British Lee Enfield No. 7 Mk 1 Land Service Bayonet with Black Grips, by B.S.A.
Single-fullered bowie knife blade with clipped point, blued for 5mm at the ricasso. Black grips made of Paxolin (resin-impregnated paper, similar to Micarta, and widely used today in circuit boards). Steel Mk I scabbard with steel throat piece and circular frog stud. Hilt and pommel blued.
The blade is stamped on one side at the ricasso with ‘No 7 MK 1/L’. The pommel is stamped on one side with a broad arrow War Department mark and ‘M47A’, indicating manufacture by the Birmingham Small Arms Company (B.S.A.), specifically their plant at Small Heath, Birmingham, which was assigned the dispersal code M47A during WW2. The flat of the hilt on the blade side and the frog stud of the scabbard are both stamped with a broad arrow.

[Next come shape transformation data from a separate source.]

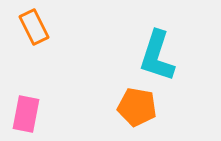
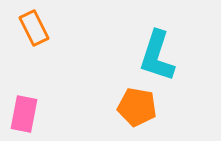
orange rectangle: moved 1 px down
pink rectangle: moved 2 px left
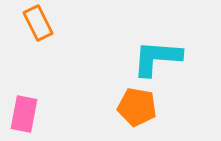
orange rectangle: moved 4 px right, 5 px up
cyan L-shape: moved 2 px down; rotated 76 degrees clockwise
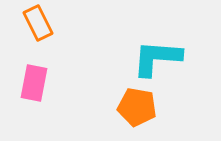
pink rectangle: moved 10 px right, 31 px up
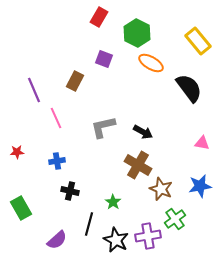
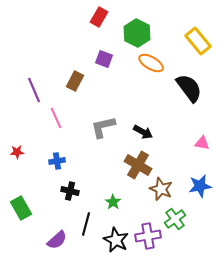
black line: moved 3 px left
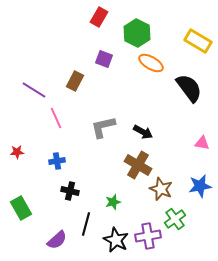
yellow rectangle: rotated 20 degrees counterclockwise
purple line: rotated 35 degrees counterclockwise
green star: rotated 21 degrees clockwise
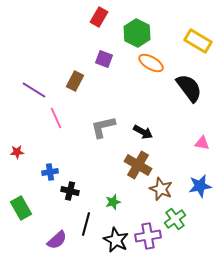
blue cross: moved 7 px left, 11 px down
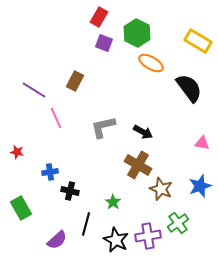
purple square: moved 16 px up
red star: rotated 16 degrees clockwise
blue star: rotated 10 degrees counterclockwise
green star: rotated 21 degrees counterclockwise
green cross: moved 3 px right, 4 px down
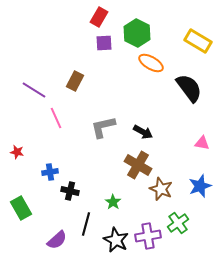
purple square: rotated 24 degrees counterclockwise
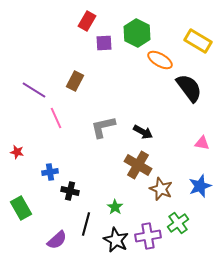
red rectangle: moved 12 px left, 4 px down
orange ellipse: moved 9 px right, 3 px up
green star: moved 2 px right, 5 px down
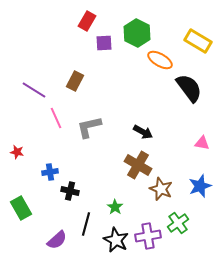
gray L-shape: moved 14 px left
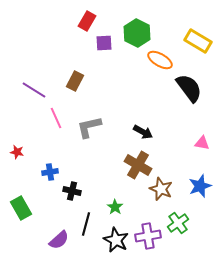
black cross: moved 2 px right
purple semicircle: moved 2 px right
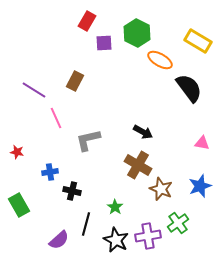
gray L-shape: moved 1 px left, 13 px down
green rectangle: moved 2 px left, 3 px up
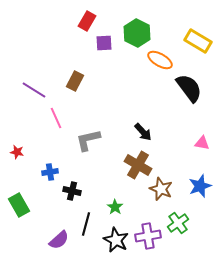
black arrow: rotated 18 degrees clockwise
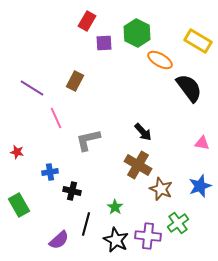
purple line: moved 2 px left, 2 px up
purple cross: rotated 15 degrees clockwise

The penultimate model of bayonet designed for the Lee-Enfield No. 4 rifle and Sten Mk 5 submachine gun, the No. 7 was an attempt to produce a bayonet that was equally useful as a utility/fighting knife and a mounted bayonet, by way of an innovative rotating pommel which contains the locking mechanism. 330,000 were produced between 1944 and 1948, but doubts about the rigidity of the mechanism under stress and its high cost of manufacture meant that the No. 7 was largely passed over for the simpler No. 9. The bayonet designed for the ill-fated EM series of experimental bullpup service rifles was essentially a strengthened No. 7.
The grips of these bayonets vary in colour due to different materials and formulations used to produce these early composite materials, but are generally red, shading towards brown in some examples. Black grips are a known variation and I have so far seen them predominantly on examples by B.S.A., and occasionally by Elkington – they are interchangeable parts however, so could readily have been swapped between bayonets of whatever make.
Some claim the black grips were intended for parade use or were for specific units e.g. the Guards, and I have indeed seen examples chromed and with parade frog, but former British Army armourer, collector and author Peter Laidler attests that both ‘black and brown paxolin grips were issued under the same part number and it really was just pot luck as to whatever colour came through the Ordnance system. It was nothing to do with whatever unit they were issued to’.
This would seem to confirm that there was no differentiated role intended for the black version, it was simply a variation of the same product. Perhaps those found in parade order were selected at the unit level for that role for purely aesthetic reasons, not as a matter of policy. Laidler also notes that black grips seem to be scarcer in civilian collecting today than they were in military service at the time, so there may be survivorship bias at work.